◆ **THE TASK**:
Count the lines in the data below that include the word "Nintendo", then state the total and nothing besides.

◆ **TASK DATA**:
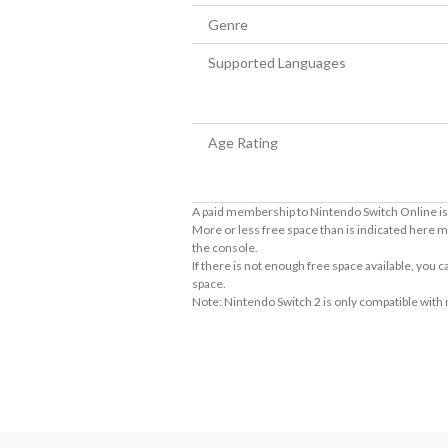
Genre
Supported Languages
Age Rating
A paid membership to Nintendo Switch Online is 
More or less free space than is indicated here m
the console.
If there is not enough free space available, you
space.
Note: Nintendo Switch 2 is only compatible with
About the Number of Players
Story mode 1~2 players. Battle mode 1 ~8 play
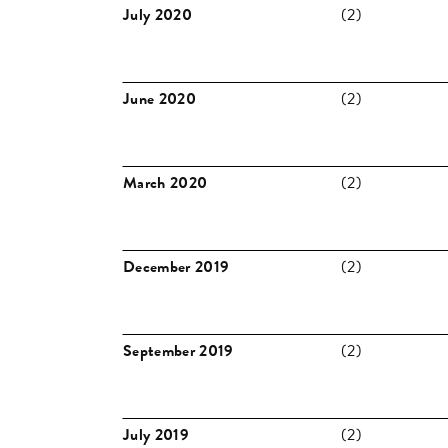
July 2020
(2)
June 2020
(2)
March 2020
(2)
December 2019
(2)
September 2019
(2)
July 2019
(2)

◆ **SOLUTION**:
2